REQUIRED WORK. Go to the line containing "en los episodios" in the records below and print it and every following line exactly, on through the line containing "Entre las aplicaciones", then stop.

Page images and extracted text
--------------------
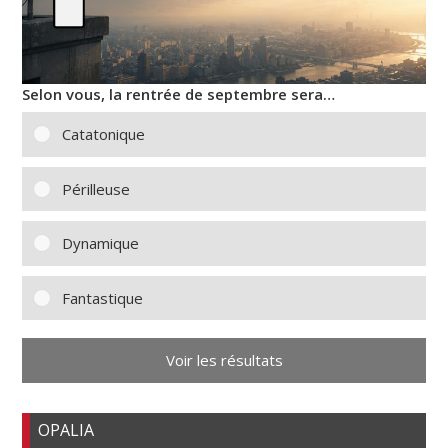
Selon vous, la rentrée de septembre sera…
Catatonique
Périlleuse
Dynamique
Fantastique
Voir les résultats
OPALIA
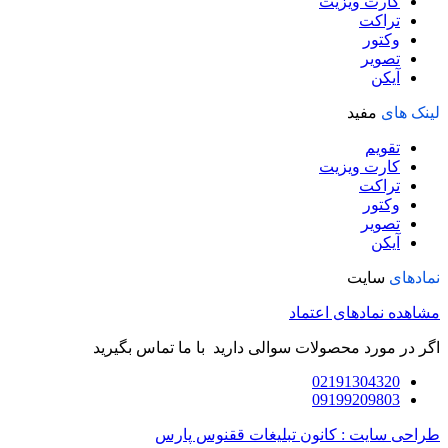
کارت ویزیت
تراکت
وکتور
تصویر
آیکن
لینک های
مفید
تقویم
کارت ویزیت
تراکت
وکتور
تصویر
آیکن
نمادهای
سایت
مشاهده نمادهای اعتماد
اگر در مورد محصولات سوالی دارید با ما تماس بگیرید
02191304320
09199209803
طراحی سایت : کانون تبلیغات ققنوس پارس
--------------------
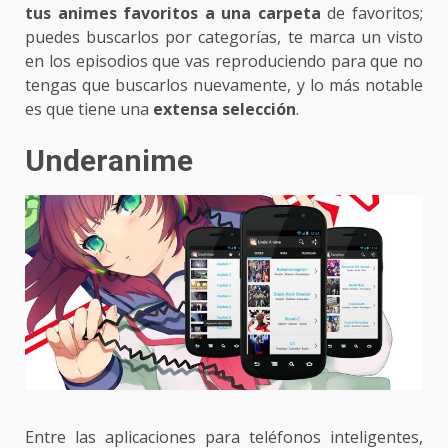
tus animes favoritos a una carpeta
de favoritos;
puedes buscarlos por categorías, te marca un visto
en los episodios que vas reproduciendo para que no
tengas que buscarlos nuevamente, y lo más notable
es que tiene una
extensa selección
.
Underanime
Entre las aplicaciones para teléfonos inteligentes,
--------------------
EXERCISE RESPONSE.
en los episodios que vas reproduciendo para que no
tengas que buscarlos nuevamente, y lo más notable
es que tiene una
extensa selección
.
Underanime
Entre las aplicaciones para teléfonos inteligentes,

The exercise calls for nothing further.